Specifically, how does sharing memory affect the time it takes to work with arrays?

Scenario Under Consideration

Analyze the time complexity of the following code snippet.

import numpy as np

arr = np.arange(1000000)
view = arr[1000:2000]
view[0] = 999

This code creates a large array, makes a view of a slice, and modifies one element in the view.

Identify Repeating Operations

Identify the loops, recursion, array traversals that repeat.

  • Primary operation: Creating the view slice and modifying one element.
  • How many times: The slice operation accesses a range but does not copy data; modifying one element is a single operation.
How Execution Grows With Input

Creating a view does not copy data, so time does not grow with slice size.
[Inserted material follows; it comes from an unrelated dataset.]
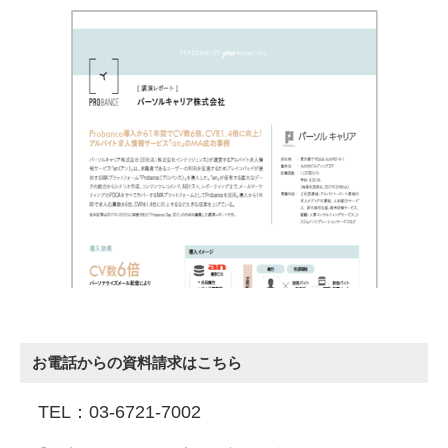
お電話からの資料請求はこちら
TEL：03-6721-7002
Input Size (n)Approx. Operations
10Few operations, constant time
100Few operations, constant time
1000Few operations, constant time

Pattern observation: Time stays about the same no matter how big the slice is.

Final Time Complexity

Time Complexity: O(1)

This means creating and modifying a view takes constant time, regardless of the slice size.

Common Mistake

[X] Wrong: "Creating a view copies all the data, so it takes longer for bigger slices."

[OK] Correct: Views share memory with the original array, so no data is copied and time stays constant.

Interview Connect

Understanding views helps you write faster code and explain memory use clearly, a useful skill in data work.

Self-Check

"What if we used a copy instead of a view? How would the time complexity change?"